▶ _AIM OF THE EXERCISE_: Report each line of the entries that contains the word "säljer", copied in full.

───── INPUT ─────

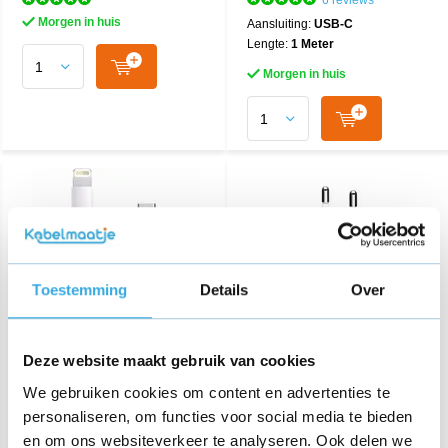
6 reviews
Morgen in huis
Aansluiting:
USB-C
Lengte:
1 Meter
Morgen in huis
Toestemming
Details
Over
USB-C naar Lightning
iPhone adapter 5W
Deze website maakt gebruik van cookies
kabel 2M
We gebruiken cookies om content en advertenties te
personaliseren, om functies voor social media te bieden
€ 24,95
€ 14,95
en om ons websiteverkeer te analyseren. Ook delen we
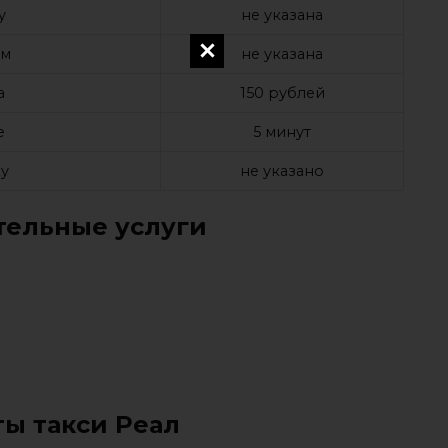
у
не указана
ом
не указана
а
150 рублей
е
5 минут
у
не указано
ельные услуги
ты такси Реал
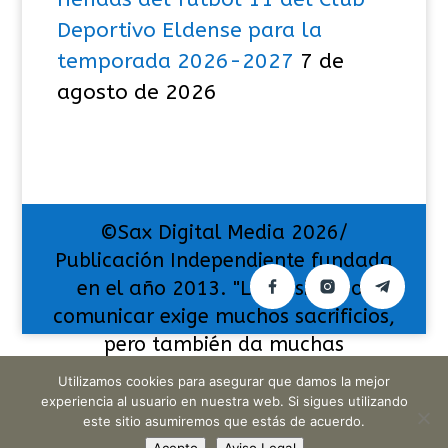
Deportivo Eldense para la
temporada 2026-2027
7 de
agosto de 2026
©Sax Digital Media 2026/
Publicación Independiente fundada
en el año 2013. "La pasión por
comunicar exige muchos sacrificios,
pero también da muchas
satisfacciones".
Utilizamos cookies para asegurar que damos la mejor
experiencia al usuario en nuestra web. Si sigues utilizando
este sitio asumiremos que estás de acuerdo.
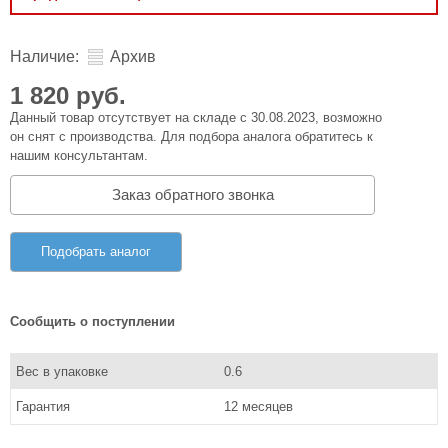
Наличие:
Архив
1 820 руб.
Данный товар отсутствует на складе с 30.08.2023, возможно
он снят с производства. Для подбора аналога обратитесь к
нашим консультантам.
Заказ обратного звонка
Подобрать аналог
Сообщить о поступлении
Вес в упаковке
0.6
Гарантия
12 месяцев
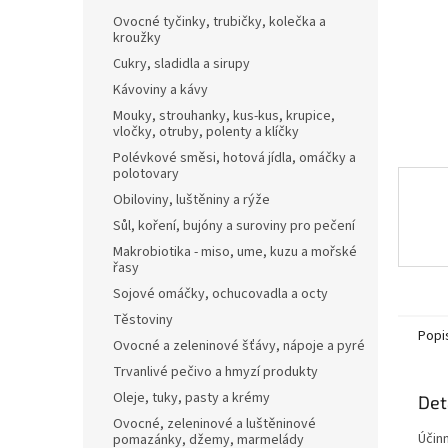
n
Ovocné tyčinky, trubičky, kolečka a
e
kroužky
l
Cukry, sladidla a sirupy
Kávoviny a kávy
Mouky, strouhanky, kus-kus, krupice,
vločky, otruby, polenty a klíčky
Polévkové směsi, hotová jídla, omáčky a
polotovary
Obiloviny, luštěniny a rýže
Sůl, koření, bujóny a suroviny pro pečení
Makrobiotika - miso, ume, kuzu a mořské
řasy
Sojové omáčky, ochucovadla a octy
Těstoviny
Popi
Ovocné a zeleninové šťávy, nápoje a pyré
Trvanlivé pečivo a hmyzí produkty
Oleje, tuky, pasty a krémy
Det
Ovocné, zeleninové a luštěninové
Účin
pomazánky, džemy, marmelády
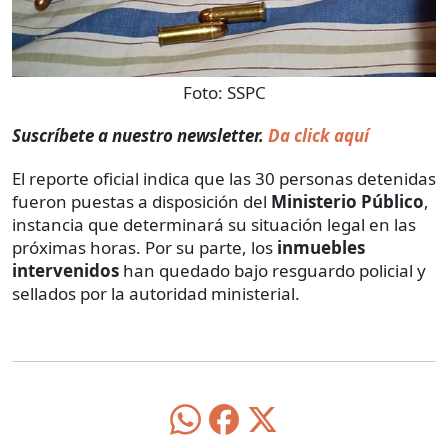
Foto:
SSPC
Suscríbete a nuestro newsletter.
Da click aquí
El reporte oficial indica que las 30 personas detenidas
fueron puestas a disposición del
Ministerio Público
,
instancia que determinará su situación legal en las
próximas horas. Por su parte, los
inmuebles
intervenidos
han quedado bajo resguardo policial y
sellados por la autoridad ministerial.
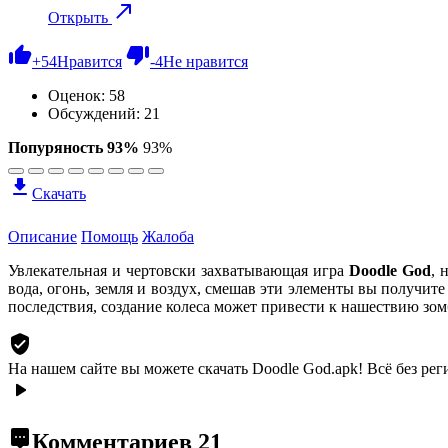
Открыть
+
54
Нравится
-
4
Не нравится
Оценок:
58
Обсуждений: 21
Попуряность 93%
93%
Скачать
Описание
Помощь
Жалоба
Увлекательная и чертовски захватывающая игра
Doodle God
, 
вода, огонь, земля и воздух, смешав эти элементы вы получите
последствия, создание колеса может привести к нашествию зом
На нашем сайте вы можете скачать Doodle God.apk!
Всё без рег
Комментариев
21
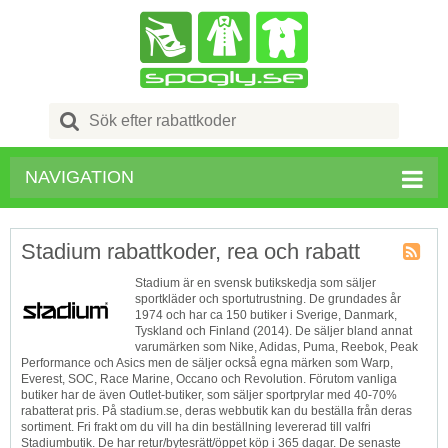
Search
for:
NAVIGATION
Stadium rabattkoder, rea och rabatt
Butik
Stadium är en svensk butikskedja som säljer
RSS
sportkläder och sportutrustning. De grundades år
1974 och har ca 150 butiker i Sverige, Danmark,
Tyskland och Finland (2014). De säljer bland annat
varumärken som Nike, Adidas, Puma, Reebok, Peak
Performance och Asics men de säljer också egna märken som Warp,
Everest, SOC, Race Marine, Occano och Revolution. Förutom vanliga
butiker har de även Outlet-butiker, som säljer sportprylar med 40-70%
rabatterat pris. På stadium.se, deras webbutik kan du beställa från deras
sortiment. Fri frakt om du vill ha din beställning levererad till valfri
Stadiumbutik. De har retur/bytesrätt/öppet köp i 365 dagar. De senaste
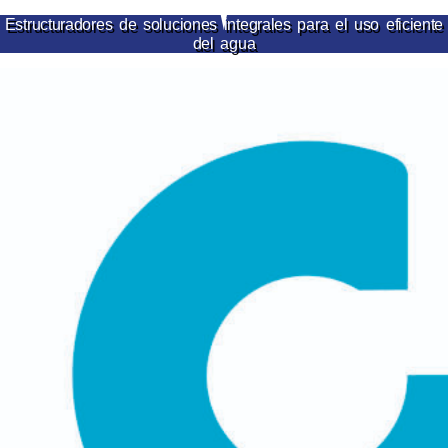
Ir
Estructuradores de soluciones integrales para el uso eficiente
del agua
al
contenido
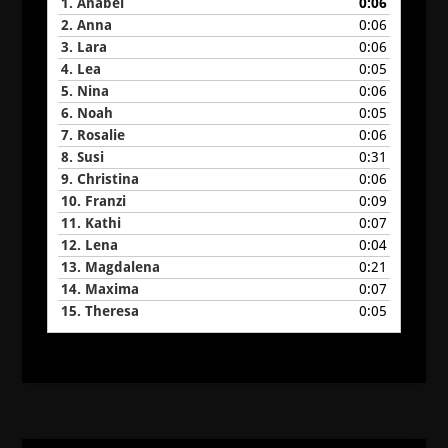
1.
Anabel
0:06
2.
Anna
0:06
3.
Lara
0:06
4.
Lea
0:05
5.
Nina
0:06
6.
Noah
0:05
7.
Rosalie
0:06
8.
Susi
0:31
9.
Christina
0:06
10.
Franzi
0:09
11.
Kathi
0:07
12.
Lena
0:04
13.
Magdalena
0:21
14.
Maxima
0:07
15.
Theresa
0:05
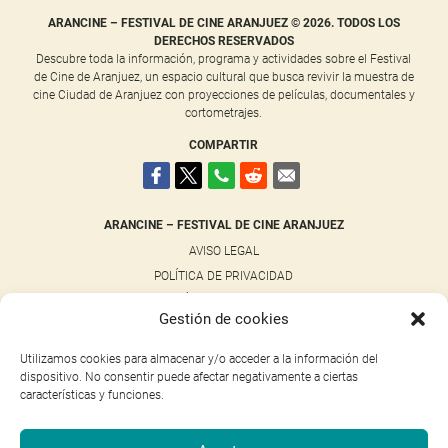
ARANCINE – FESTIVAL DE CINE ARANJUEZ © 2026. TODOS LOS
DERECHOS RESERVADOS
Descubre toda la información, programa y actividades sobre el Festival
de Cine de Aranjuez, un espacio cultural que busca revivir la muestra de
cine Ciudad de Aranjuez con proyecciones de películas, documentales y
cortometrajes.
COMPARTIR
ARANCINE – FESTIVAL DE CINE ARANJUEZ
AVISO LEGAL
POLÍTICA DE PRIVACIDAD
POLÍTICA DE COOKIES
Gestión de cookies
NOTICIAS
CONTACTO
Utilizamos cookies para almacenar y/o acceder a la información del
dispositivo. No consentir puede afectar negativamente a ciertas
características y funciones.
NUESTRAS REDES SOCIALES
FACEBOOK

─────

▶ _SOLUTION TO THIS EXERCISE_:
Stadium är en svensk butikskedja som säljer
Tyskland och Finland (2014). De säljer bland annat
Performance och Asics men de säljer också egna märken som Warp,
butiker har de även Outlet-butiker, som säljer sportprylar med 40-70%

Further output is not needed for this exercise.